**Required action**
Which lines in the records below include the word "also"? Report each of them in full.

(Saved entries)

───

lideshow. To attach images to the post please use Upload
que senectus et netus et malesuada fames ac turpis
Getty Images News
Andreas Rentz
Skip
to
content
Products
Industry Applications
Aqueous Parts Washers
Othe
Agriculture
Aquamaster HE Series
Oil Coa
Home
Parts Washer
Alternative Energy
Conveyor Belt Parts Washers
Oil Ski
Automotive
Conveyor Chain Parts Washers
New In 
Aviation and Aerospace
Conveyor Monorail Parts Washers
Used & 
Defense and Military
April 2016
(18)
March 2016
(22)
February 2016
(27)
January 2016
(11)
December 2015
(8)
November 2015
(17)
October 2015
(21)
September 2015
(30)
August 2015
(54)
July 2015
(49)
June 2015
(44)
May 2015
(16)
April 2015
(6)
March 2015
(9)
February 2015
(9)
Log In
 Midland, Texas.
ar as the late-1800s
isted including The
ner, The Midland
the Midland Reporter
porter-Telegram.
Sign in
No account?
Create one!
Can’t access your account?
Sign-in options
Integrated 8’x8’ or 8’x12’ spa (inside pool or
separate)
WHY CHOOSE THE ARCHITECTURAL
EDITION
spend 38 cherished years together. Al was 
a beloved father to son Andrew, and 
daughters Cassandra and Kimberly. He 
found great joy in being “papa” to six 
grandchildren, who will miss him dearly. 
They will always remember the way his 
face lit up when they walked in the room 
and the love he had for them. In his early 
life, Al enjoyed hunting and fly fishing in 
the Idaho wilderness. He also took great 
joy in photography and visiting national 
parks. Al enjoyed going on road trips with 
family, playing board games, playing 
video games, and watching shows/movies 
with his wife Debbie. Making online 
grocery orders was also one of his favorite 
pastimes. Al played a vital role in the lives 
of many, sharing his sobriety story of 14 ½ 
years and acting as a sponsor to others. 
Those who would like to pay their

───

**Exercise answer**
the Idaho wilderness. He also took great 
grocery orders was also one of his favorite 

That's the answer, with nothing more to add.